Significance Testing Against the Random Model for Scoring Models on Top k Predictions

Abstract

Performance at top k predictions, where instances are ranked by a (learned) scoring model, has been used as an evaluation metric in machine learning for various reasons such as where the entire corpus is unknown (e.g., the web) or where the results are to be used by a person with limited time or resources (e.g., ranking financial news stories where the investor only has time to look at relatively few stories per day). This evaluation metric is primarily used to report whether the performance of a given method is significantly better than other (baseline) methods. It has not, however, been used to show whether the result is significant when compared to the simplest of baselines — the random model. If no models outperform the random model at a given confidence interval, then the results may not be worth reporting.
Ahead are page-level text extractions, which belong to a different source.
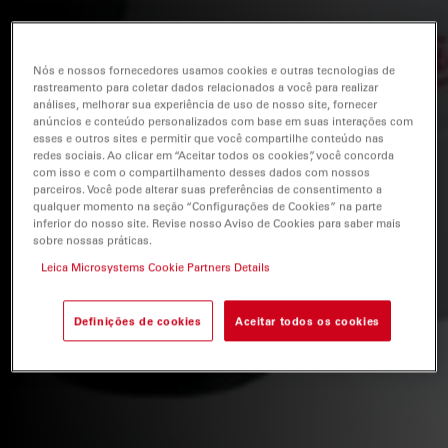
Nós e nossos fornecedores usamos cookies e outras tecnologias de
rastreamento para coletar dados relacionados a você para realizar
análises, melhorar sua experiência de uso de nosso site, fornecer
anúncios e conteúdo personalizados com base em suas interações com
esses e outros sites e permitir que você compartilhe conteúdo nas
redes sociais. Ao clicar em “Aceitar todos os cookies”, você concorda
com isso e com o compartilhamento desses dados com nossos
parceiros. Você pode alterar suas preferências de consentimento a
qualquer momento na seção “Configurações de Cookies” na parte
inferior do nosso site. Revise nosso Aviso de Cookies para saber mais
sobre nossas práticas.
Leica Microsystems Cookie Partners Details
Definições de cookies
Aceitar todos os cookies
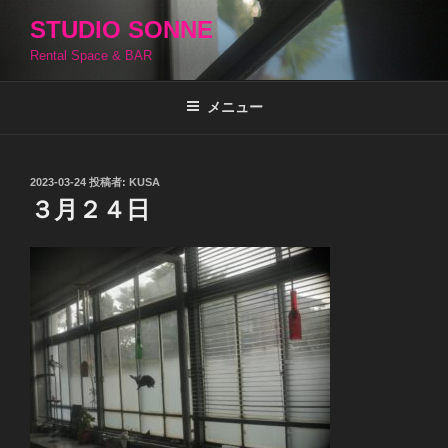
コ
STUDIO SONNE
ン
Rental Space & BAR
テ
ン
ツ
メニュー
へ
ス
キ
投
2023-03-24
投稿者:
KUSA
稿
ッ
３月２４日
日:
プ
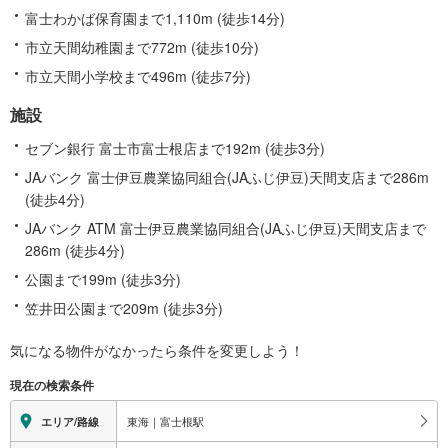
富士わかば保育園まで1,110m (徒歩14分)
市立天間幼稚園まで772m (徒歩10分)
市立天間小学校まで496m (徒歩7分)
施設
セブン銀行 富士市富士根店まで192m (徒歩3分)
JAバンク 富士伊豆農業協同組合(JAふじ伊豆)天間支店まで286m
(徒歩4分)
JAバンク ATM 富士伊豆農業協同組合(JAふじ伊豆)天間支店まで
286m (徒歩4分)
公園まで199m (徒歩3分)
笠井田公園まで209m (徒歩3分)
気になる物件がなかったら
条件を変更しよう！
現在の検索条件
東海｜富士根駅
エリア/路線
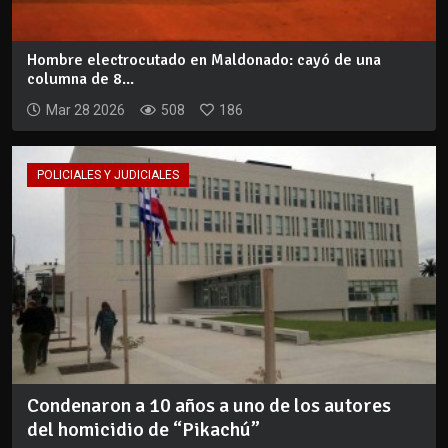
Hombre electrocutado en Maldonado: cayó de una
columna de 8...
Mar 28 2026
508
186
POLICIALES Y JUDICIALES
Condenaron a 10 años a uno de los autores
del homicidio de “Pikachú”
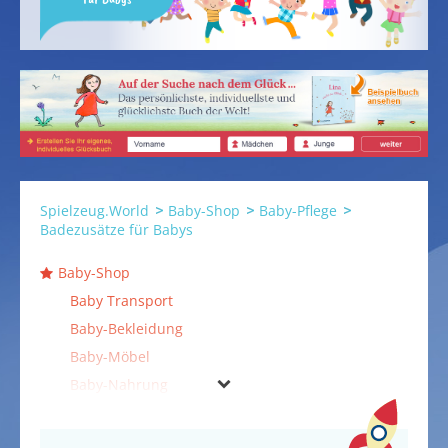
Spielzeug.World
Baby-Shop
Baby-Pflege
Badezusätze für Babys
Baby-Shop
Baby Transport
Baby-Bekleidung
Baby-Möbel
Baby-Nahrung
Baby-Pflege
Baby-Bademäntel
This paper introduces a technique to perform an analysis of the expected performance of the top k predictions from the random model given k and a p-value on an evaluation dataset D. The technique is based on the realization that the distribution of the number of positives seen in the top k predictions follows a hypergeometric distribution, which has welldefined statistical density functions. As this distribution is discrete, we show that using parametric estimations based on a binomial distribution are almost always in complete agreement with the discrete distribution and that, if they differ, an interpolation of the discrete bounds gets very close to the parametric estimations. The technique is demonstrated on results from three prior published works, in which it clearly shows that even though performance is greatly increased (sometimes over 100%) with respect to the expected performance of the random model (at p = 0.5), these results, although qualitatively impressive, are not always as significant (p = 0.1) as might be suggested by the impressive qualitative improvements. The technique is used to show, given k, both how many positive instances are needed to achieve a specific significance threshold is as well as how significant a given top k performance is. The technique when used in a more global setting is able to identify the crossover points, with respect to k, when a method becomes significant for a given p. Lastly, the technique is used to generate a complete confidence curve, which shows a general trend over all k and visually shows where a method is significantly better than the random model over all values of k.